TASK DESCRIPTION
First find the line containing "Return results in" in the data, then set it down exactly along with every line after it, through the last.

EXTRACTED ENTRIES: Begin

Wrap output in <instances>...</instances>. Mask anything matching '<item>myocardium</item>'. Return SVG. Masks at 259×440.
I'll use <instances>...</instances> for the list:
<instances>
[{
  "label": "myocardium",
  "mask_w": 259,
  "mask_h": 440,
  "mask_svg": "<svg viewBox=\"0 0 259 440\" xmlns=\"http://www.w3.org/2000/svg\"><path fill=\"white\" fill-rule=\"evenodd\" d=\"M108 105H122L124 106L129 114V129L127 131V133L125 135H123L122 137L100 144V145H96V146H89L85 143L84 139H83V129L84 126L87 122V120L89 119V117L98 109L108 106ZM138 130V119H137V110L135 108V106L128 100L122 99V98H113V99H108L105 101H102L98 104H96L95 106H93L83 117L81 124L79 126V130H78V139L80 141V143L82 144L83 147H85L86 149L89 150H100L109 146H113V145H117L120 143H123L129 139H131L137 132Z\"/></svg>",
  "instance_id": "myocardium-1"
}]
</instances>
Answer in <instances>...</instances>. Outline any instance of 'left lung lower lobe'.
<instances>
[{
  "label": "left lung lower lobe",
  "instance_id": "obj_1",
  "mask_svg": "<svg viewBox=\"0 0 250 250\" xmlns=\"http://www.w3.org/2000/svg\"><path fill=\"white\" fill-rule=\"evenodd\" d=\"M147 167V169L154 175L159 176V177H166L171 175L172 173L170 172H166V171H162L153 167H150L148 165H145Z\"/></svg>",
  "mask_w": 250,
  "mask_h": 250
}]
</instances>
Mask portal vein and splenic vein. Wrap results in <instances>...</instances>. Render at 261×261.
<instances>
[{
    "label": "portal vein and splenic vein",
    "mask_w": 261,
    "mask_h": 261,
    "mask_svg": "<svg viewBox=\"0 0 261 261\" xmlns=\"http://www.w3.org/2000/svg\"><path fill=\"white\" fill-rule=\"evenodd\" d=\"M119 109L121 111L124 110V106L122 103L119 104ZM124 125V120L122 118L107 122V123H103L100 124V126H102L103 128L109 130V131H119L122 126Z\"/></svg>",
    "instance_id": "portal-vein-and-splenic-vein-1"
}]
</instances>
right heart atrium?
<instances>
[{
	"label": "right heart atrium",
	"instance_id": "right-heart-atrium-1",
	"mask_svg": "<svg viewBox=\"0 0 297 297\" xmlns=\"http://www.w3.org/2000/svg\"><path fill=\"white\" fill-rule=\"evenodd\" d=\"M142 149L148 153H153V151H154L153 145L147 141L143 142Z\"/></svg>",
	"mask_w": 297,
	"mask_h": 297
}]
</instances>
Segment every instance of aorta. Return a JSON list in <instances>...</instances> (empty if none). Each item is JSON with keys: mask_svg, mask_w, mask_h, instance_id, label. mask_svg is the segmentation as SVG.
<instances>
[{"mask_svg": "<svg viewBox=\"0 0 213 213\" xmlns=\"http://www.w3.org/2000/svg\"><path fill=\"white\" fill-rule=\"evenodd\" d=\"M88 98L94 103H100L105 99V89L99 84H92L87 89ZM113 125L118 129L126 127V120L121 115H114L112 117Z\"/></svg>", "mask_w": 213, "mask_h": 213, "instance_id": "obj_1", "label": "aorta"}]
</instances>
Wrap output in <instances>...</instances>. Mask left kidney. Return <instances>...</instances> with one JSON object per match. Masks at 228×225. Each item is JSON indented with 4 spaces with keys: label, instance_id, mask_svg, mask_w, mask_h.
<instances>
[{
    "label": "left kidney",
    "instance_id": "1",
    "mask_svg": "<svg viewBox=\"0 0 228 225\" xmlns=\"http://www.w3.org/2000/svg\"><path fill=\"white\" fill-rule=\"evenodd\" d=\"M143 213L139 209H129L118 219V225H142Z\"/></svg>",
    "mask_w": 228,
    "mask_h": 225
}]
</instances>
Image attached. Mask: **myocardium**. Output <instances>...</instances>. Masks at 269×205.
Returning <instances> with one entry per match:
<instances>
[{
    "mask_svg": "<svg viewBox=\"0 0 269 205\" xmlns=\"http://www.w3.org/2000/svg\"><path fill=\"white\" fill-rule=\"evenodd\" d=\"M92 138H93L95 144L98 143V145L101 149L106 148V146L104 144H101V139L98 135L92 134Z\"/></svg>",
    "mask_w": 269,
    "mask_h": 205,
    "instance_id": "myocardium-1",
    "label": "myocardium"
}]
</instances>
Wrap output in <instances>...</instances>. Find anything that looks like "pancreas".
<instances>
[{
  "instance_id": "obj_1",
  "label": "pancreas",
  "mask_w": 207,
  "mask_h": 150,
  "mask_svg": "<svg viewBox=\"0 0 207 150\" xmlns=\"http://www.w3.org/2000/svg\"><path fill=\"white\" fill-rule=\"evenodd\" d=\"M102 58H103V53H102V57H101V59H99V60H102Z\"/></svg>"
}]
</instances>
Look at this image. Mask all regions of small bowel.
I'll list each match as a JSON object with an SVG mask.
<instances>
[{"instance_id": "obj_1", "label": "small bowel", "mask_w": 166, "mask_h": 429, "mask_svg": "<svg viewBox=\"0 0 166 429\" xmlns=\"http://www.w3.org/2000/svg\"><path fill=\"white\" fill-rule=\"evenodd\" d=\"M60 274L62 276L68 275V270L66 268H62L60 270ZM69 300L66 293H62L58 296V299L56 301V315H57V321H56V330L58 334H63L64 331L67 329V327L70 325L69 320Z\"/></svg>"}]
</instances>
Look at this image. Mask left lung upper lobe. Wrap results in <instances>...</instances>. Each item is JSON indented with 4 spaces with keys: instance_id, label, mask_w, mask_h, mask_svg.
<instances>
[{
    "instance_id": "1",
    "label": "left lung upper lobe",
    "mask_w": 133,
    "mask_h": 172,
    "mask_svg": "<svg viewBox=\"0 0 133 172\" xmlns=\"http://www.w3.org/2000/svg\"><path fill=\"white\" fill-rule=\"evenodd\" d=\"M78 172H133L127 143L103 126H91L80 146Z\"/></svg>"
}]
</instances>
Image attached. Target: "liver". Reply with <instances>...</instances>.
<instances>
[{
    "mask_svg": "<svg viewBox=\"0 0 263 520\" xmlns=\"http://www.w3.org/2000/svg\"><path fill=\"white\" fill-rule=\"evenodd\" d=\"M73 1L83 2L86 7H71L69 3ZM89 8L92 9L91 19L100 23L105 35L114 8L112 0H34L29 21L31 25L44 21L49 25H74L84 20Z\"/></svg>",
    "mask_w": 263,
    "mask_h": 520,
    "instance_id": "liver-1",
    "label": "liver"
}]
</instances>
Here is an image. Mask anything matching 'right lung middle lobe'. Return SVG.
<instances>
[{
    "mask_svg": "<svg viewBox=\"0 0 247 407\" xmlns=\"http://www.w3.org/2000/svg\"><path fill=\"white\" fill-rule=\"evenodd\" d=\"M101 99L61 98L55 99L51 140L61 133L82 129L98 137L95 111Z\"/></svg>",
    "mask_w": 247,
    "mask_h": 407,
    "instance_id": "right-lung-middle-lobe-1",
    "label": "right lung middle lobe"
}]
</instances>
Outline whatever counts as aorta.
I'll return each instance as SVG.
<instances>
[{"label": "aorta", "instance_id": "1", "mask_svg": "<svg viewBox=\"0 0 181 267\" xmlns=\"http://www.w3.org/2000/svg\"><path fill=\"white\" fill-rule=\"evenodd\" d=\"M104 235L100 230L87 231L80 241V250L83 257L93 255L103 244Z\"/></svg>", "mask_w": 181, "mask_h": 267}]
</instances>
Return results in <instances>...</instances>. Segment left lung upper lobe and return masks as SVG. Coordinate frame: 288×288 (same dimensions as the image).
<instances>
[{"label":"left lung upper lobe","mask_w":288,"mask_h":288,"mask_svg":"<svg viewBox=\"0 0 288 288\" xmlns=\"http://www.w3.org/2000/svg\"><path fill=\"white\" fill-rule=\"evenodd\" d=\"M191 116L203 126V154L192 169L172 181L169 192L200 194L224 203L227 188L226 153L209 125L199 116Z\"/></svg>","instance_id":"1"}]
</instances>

EXTRACTED ENTRIES: End

WRITTEN ANSWER
Return results in <instances>...</instances>. Segment left lung upper lobe and return masks as SVG. Coordinate frame: 288×288 (same dimensions as the image).
<instances>
[{"label":"left lung upper lobe","mask_w":288,"mask_h":288,"mask_svg":"<svg viewBox=\"0 0 288 288\" xmlns=\"http://www.w3.org/2000/svg\"><path fill=\"white\" fill-rule=\"evenodd\" d=\"M191 116L203 126V154L192 169L172 181L169 192L200 194L224 203L227 188L226 153L209 125L199 116Z\"/></svg>","instance_id":"1"}]
</instances>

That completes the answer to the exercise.